Lorsque je me suis retrouvé à expliquer à ma psy que quelque chose en moi m'avait tout de même toujours poussé disons non pas à "guérir", mais au moins à me maintenir entre une vie morne et décharnée et la mort des sentiments à défaut de la mort physique, lorsque je me suis retrouvé à devoir répondre, tel un mauvais élève, à cette question horripilante : "qui", il m'a fallu bien cinq minutes pour sortir un "moi" qui me reste en travers de la gorge, comme si on me l'avait arraché. Je n'en suis pas fier, de cette réponse, je ne veux pas être plaint, mais je sais aussi que je me retourne et me débats inutilement.
Il me reste encore un dernier "espoir" dans ma rage contre moi-même, dans ma volonté de rester plongé dans mon marasme, ma honte, ma déchéance, ma rage contre moi-même : je ne me souviens de rien au-delà de mes 15 ans. J'ai quelques souvenirs d'école, mais rien à la maison - rien de rien.

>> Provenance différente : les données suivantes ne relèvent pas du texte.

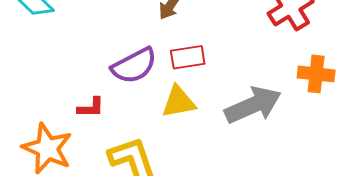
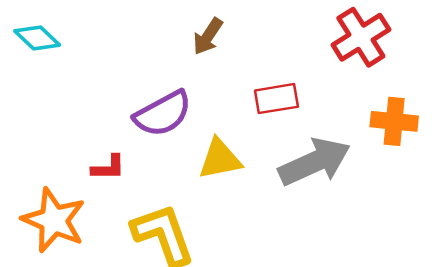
red rectangle: (188, 57) -> (276, 99), moved

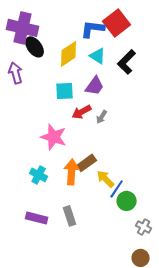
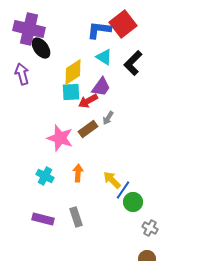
yellow diamond: (69, 54) -> (73, 72), moved
red arrow: (82, 112) -> (88, 101), moved
brown rectangle: (87, 163) -> (88, 129), moved
orange arrow: (72, 172) -> (78, 173), size x0.7

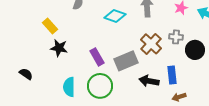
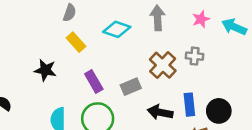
yellow rectangle: (50, 26) -> (76, 42), moved
black circle: (195, 50) -> (219, 111), moved
gray rectangle: (126, 61) -> (131, 87), size x0.7

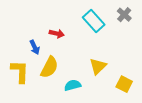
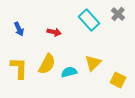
blue arrow: (35, 47) -> (19, 29), moved
cyan semicircle: (73, 85) -> (69, 72), moved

Peut-être cela retardera-t-il l'enquête ? Ceux qui me liront ne comprendront peut-être pas tout, ou me prendront pour l'ado prétentieux et irrationnel que je suis resté. Voici un poème de Géo Norge qui m'a toujours fasciné:
Le Prisonnier
Les idées de Victor étaient comme des briques: égales, pesantes, aux arêtes vives. Il se mit à l’ouvrage et bâtit une tour superbe. Mais la porte fut oubliée. L’infortuné Victor enfermé par ses briques, ne trouva plus d’issue et périt lentement dans sa prison d’idées.